4032. But is it the case that it is often six or eight months afterwards before the settlement is made?-It is the case that the owners don't perhaps send down account of the oil that has been boiled until this time of the year, and sometimes after this time; but we pay the men before then nearly up to what we suppose the amount of oil will be. Any small sum that is left out is sometimes not paid until the ship comes out again in the following year.
4033. The time for engaging men for the Greenland voyage is in February or March?-Yes; in the end of February or beginning of March.
4034. And you state that in your business, as agents, there is no account running with any of these men during the period after the termination of the voyage, and before the last payment of oil-money?-There is no account running with them from the time when they settle finally until they engage again.
4035. Then, at the engagement, a new account is generally opened for the outfit?-No; we have nothing to enter against them when they engage again, but just the money we pay them at the custom-house. We charge them with the month's advance which we pay them there; that is the only entry we have against them. In one or two cases there may be more-perhaps a few shillings; but in the case of the 'Labrador,' which I have already referred to, we had not a sixpence marked against any man in the vessel.
4036. What is the main reason for taking the advance notes in name of the shipping agents?-I suppose the men prefer it, because it is just as convenient for them to hand the advance notes to the shipping agents as to any other one in Lerwick.

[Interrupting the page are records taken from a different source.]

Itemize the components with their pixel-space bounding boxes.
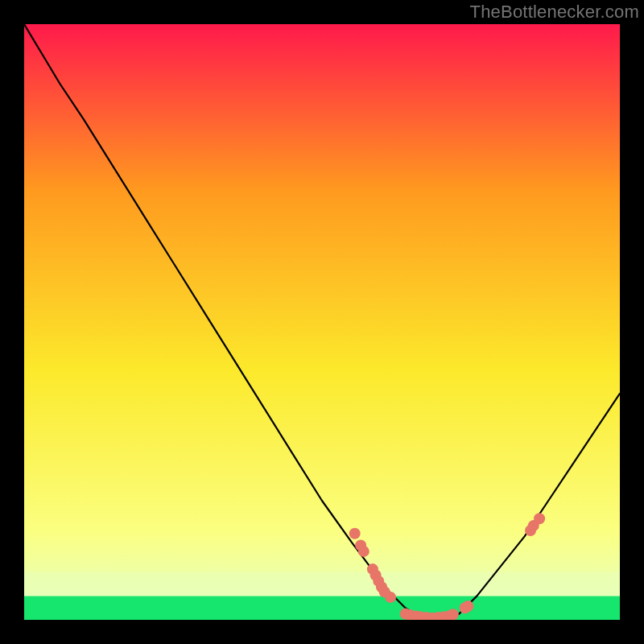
svg-rect-1	[24, 596, 620, 620]
svg-point-5	[358, 546, 369, 557]
chart-svg	[24, 24, 620, 620]
svg-rect-2	[24, 572, 620, 597]
svg-point-11	[385, 592, 396, 603]
svg-point-21	[448, 609, 459, 620]
svg-point-23	[462, 601, 473, 612]
plot-area	[24, 24, 620, 620]
svg-point-26	[534, 513, 545, 524]
chart-container: TheBottlenecker.com	[0, 0, 644, 644]
svg-point-3	[349, 528, 361, 539]
watermark-text: TheBottlenecker.com	[470, 2, 639, 23]
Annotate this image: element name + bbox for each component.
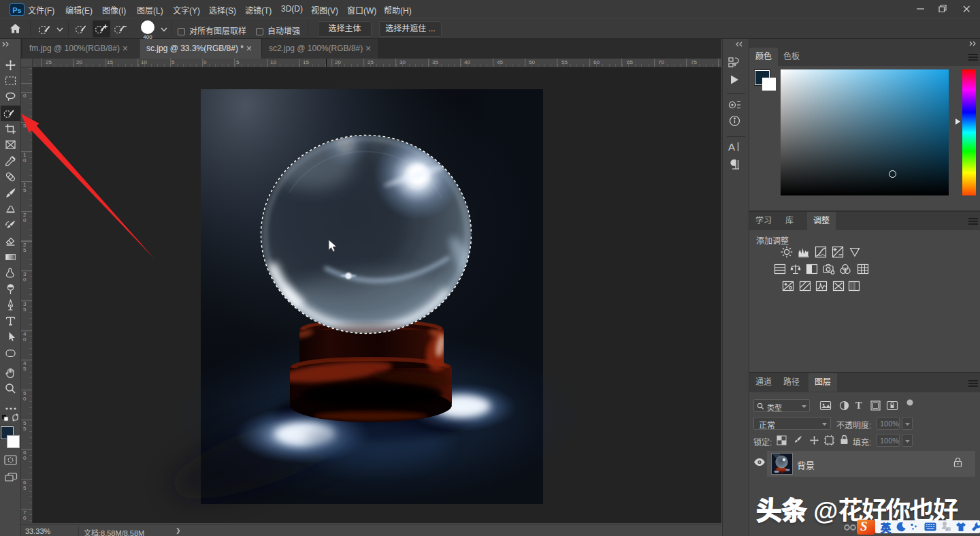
svg-text:A: A xyxy=(728,141,735,153)
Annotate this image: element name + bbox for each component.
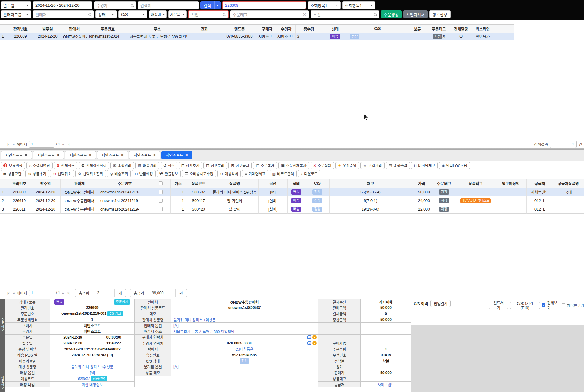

4037. But if the advance note is taken in the name of any of the man's friends, that would ent.i.tle them to get payment of so much of his wages from the shipping agent?-Yes; but the advance note must be addressed to an agent, because the owners of the ship are here to cash it, and the agent must pay it to somebody, either to the man's wife, or to any other one that she transfers it to.
4038. But what I asked was, whether these advance notes were not taken payable, not to wife, but to the shipping agent, himself?-I think not; it is either to the wife or to some of the man's friends.
4039. I understood you to say that sometimes they were made payable to the shipping agent?-They are payable by the shipping agent. It is the agent who has to pay them.
4040. But you say they are never made payable to him as well as by him, so that he has really the control over them, if they are handed to him?-He has [Page 101] the control over them He advances the money either to the wife or to any person that she sends for it.
4041. But, in point of fact, they are not made payable to him as well as by him?-They are made payable to his order.
4042. Do you say that these notes are not so taken by the shipping agent, that he gets the benefit of them and the control over them, and that the wife has no control over them whatever?-It is quite possible that may be done in some cases, but I cannot say.
4043. But that has not been done in your practice?-I shall send for one of the forms of these notes, and that will explain the matter better to you.
4044. I understand these advance notes and allotment notes are negotiable; at least they are indorsed by the seaman's wife as a receipt?-I suppose when they are brought to the merchant they are indorsed by her, and he pays the value of the note to anybody who brings it.